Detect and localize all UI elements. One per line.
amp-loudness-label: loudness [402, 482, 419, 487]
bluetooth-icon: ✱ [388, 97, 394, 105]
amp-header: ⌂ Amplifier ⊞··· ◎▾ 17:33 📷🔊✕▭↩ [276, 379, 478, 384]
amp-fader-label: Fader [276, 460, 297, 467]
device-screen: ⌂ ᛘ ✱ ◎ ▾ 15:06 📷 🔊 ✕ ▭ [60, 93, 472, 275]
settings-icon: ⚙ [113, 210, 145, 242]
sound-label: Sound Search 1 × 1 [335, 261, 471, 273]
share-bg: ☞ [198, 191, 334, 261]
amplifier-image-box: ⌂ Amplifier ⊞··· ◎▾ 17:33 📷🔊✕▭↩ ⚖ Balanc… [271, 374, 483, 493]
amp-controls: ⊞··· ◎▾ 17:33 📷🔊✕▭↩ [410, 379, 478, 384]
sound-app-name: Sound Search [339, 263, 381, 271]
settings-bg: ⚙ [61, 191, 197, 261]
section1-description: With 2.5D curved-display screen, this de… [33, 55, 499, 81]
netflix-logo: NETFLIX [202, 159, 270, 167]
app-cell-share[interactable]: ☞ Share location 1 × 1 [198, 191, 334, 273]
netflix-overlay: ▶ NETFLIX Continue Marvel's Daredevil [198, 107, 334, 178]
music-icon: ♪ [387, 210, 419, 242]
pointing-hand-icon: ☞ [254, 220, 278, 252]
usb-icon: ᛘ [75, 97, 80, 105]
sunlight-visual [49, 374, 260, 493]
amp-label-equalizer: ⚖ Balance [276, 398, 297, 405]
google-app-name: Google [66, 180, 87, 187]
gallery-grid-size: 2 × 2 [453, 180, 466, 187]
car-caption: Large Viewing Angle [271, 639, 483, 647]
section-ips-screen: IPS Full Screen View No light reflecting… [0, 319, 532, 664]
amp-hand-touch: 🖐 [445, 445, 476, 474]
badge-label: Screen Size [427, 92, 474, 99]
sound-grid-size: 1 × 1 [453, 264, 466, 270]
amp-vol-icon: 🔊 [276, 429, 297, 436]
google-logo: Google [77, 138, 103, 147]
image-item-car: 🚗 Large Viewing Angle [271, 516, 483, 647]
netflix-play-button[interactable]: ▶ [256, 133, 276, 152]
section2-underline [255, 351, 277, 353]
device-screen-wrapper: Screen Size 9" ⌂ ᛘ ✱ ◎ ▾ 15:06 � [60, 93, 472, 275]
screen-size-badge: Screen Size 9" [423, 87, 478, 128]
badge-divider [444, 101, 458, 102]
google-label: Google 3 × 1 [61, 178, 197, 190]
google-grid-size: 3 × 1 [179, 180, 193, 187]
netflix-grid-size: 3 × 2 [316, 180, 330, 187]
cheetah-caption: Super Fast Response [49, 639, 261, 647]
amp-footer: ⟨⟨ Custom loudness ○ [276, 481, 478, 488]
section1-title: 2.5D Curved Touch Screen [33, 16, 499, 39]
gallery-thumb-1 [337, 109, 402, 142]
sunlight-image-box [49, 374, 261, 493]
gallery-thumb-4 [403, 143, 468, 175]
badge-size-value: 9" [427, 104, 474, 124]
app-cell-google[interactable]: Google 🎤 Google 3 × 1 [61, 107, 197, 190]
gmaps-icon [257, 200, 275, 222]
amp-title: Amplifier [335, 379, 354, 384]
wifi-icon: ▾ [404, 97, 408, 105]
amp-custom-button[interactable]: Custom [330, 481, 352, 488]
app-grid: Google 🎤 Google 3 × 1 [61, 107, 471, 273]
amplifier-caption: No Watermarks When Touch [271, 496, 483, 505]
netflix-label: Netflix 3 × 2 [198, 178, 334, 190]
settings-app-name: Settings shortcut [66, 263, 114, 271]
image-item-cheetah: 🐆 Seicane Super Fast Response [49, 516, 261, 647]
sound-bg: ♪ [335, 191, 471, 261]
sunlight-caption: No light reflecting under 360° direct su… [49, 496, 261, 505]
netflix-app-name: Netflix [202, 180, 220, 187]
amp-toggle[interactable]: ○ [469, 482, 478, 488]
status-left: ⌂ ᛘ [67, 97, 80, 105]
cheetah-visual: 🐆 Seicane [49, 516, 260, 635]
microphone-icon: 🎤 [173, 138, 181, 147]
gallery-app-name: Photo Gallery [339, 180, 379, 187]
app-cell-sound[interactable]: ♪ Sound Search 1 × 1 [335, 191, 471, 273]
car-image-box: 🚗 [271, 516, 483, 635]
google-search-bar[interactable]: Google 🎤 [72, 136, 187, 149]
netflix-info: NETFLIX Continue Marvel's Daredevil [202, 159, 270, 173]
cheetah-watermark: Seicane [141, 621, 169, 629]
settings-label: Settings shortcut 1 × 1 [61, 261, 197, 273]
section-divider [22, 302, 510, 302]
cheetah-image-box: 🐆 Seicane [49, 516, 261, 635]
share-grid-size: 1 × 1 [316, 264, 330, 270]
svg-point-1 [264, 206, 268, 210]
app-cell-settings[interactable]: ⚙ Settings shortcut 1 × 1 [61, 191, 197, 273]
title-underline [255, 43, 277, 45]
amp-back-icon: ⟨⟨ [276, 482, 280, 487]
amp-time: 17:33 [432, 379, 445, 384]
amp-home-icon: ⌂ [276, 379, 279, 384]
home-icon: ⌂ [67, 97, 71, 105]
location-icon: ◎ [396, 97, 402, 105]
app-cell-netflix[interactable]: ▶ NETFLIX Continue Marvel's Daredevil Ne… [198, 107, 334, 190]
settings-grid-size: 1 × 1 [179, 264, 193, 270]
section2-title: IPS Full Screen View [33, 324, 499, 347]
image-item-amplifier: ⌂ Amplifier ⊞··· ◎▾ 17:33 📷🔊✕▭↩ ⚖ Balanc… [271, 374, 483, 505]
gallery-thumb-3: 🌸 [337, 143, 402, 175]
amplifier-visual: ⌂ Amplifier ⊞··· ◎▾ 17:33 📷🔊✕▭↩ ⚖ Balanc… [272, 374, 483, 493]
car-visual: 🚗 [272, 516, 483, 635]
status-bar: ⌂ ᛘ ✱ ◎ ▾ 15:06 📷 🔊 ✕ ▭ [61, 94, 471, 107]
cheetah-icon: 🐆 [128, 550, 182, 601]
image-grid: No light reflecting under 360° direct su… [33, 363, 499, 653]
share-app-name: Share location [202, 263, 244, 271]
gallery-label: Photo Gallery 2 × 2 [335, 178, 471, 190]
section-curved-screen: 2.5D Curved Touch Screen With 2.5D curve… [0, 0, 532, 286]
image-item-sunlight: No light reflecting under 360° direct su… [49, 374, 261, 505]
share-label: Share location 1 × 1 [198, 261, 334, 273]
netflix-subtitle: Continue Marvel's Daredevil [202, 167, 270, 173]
...
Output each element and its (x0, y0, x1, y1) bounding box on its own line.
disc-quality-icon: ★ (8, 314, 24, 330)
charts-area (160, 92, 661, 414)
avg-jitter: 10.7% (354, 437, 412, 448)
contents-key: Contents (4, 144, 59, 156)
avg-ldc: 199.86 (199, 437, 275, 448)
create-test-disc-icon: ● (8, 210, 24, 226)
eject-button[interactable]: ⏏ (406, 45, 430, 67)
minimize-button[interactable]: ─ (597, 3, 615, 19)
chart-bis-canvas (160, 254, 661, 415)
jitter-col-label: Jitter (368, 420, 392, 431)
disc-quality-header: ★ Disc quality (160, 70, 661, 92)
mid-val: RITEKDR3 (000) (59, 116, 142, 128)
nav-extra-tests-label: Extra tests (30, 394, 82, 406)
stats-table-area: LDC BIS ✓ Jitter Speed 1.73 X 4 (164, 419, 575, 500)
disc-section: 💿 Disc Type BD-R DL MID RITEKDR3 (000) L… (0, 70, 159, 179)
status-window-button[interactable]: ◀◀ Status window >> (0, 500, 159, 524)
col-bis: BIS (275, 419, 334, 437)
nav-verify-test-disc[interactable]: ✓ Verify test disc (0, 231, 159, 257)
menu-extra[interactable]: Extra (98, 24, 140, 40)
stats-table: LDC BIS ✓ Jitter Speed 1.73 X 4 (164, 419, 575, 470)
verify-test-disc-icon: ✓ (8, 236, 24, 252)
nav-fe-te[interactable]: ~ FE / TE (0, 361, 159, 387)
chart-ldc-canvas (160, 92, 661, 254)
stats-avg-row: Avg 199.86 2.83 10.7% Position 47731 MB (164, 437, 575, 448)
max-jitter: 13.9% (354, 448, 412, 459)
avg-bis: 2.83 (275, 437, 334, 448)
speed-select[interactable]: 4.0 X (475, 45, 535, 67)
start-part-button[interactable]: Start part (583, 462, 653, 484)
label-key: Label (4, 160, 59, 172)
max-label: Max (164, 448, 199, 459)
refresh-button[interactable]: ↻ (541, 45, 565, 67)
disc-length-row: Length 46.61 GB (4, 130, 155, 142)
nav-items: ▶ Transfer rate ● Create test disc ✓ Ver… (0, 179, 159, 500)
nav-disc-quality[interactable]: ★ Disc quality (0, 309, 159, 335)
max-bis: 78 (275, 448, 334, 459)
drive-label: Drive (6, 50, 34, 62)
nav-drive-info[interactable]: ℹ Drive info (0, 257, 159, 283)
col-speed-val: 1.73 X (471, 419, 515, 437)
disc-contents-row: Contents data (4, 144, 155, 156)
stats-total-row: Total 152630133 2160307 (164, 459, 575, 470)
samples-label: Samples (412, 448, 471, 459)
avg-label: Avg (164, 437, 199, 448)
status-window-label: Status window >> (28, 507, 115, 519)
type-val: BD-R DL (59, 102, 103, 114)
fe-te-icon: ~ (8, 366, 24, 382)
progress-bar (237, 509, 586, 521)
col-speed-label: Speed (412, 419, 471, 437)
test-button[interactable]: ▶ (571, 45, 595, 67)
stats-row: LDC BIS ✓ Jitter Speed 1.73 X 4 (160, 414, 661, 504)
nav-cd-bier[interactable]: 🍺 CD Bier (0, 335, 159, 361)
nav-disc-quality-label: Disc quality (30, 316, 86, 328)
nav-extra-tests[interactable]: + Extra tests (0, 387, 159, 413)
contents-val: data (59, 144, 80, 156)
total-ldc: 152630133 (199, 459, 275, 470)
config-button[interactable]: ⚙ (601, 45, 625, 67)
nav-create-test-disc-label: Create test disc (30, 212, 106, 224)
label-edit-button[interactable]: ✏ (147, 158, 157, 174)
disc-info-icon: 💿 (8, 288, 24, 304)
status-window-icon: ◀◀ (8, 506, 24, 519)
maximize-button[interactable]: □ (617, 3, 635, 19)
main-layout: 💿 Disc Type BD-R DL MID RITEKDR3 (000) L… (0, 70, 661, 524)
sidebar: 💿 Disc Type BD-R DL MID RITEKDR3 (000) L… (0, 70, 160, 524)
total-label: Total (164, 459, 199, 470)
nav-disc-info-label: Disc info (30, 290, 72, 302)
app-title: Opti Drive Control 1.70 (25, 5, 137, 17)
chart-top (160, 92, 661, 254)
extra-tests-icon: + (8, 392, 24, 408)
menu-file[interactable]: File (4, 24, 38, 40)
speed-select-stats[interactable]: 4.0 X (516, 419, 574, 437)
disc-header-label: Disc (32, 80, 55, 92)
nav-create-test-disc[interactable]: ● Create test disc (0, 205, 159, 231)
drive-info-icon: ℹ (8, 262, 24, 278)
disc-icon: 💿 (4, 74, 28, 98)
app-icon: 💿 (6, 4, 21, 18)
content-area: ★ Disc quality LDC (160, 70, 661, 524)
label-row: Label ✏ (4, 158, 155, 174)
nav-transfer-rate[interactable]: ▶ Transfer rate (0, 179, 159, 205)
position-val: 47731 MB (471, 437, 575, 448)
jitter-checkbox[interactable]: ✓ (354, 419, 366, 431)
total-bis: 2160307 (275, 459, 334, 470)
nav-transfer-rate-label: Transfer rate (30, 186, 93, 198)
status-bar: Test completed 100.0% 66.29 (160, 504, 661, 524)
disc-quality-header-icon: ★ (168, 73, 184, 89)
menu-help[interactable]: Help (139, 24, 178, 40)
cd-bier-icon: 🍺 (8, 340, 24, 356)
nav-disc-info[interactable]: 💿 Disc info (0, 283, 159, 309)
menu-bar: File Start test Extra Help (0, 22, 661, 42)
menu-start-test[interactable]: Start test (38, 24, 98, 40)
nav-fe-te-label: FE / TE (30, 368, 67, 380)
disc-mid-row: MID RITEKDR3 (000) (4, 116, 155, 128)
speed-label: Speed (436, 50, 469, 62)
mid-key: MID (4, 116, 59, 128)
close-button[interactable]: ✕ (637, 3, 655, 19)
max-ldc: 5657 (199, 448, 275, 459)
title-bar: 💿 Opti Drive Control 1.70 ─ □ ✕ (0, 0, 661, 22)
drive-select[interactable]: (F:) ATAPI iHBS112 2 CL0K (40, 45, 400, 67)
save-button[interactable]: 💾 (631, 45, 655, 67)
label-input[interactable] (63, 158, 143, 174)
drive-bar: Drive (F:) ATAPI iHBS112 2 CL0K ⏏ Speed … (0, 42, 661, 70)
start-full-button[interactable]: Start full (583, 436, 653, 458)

REQUIRED ACTION
Which lines above include the word "netflix"? Pick them out and copy them.

ANSWER AREA
netflix-logo: NETFLIX [202, 159, 270, 167]
netflix-overlay: ▶ NETFLIX Continue Marvel's Daredevil [198, 107, 334, 178]
netflix-play-button[interactable]: ▶ [256, 133, 276, 152]
netflix-grid-size: 3 × 2 [316, 180, 330, 187]
netflix-label: Netflix 3 × 2 [198, 178, 334, 190]
netflix-app-name: Netflix [202, 180, 220, 187]
netflix-info: NETFLIX Continue Marvel's Daredevil [202, 159, 270, 173]
app-cell-netflix[interactable]: ▶ NETFLIX Continue Marvel's Daredevil Ne… [198, 107, 334, 190]
netflix-subtitle: Continue Marvel's Daredevil [202, 167, 270, 173]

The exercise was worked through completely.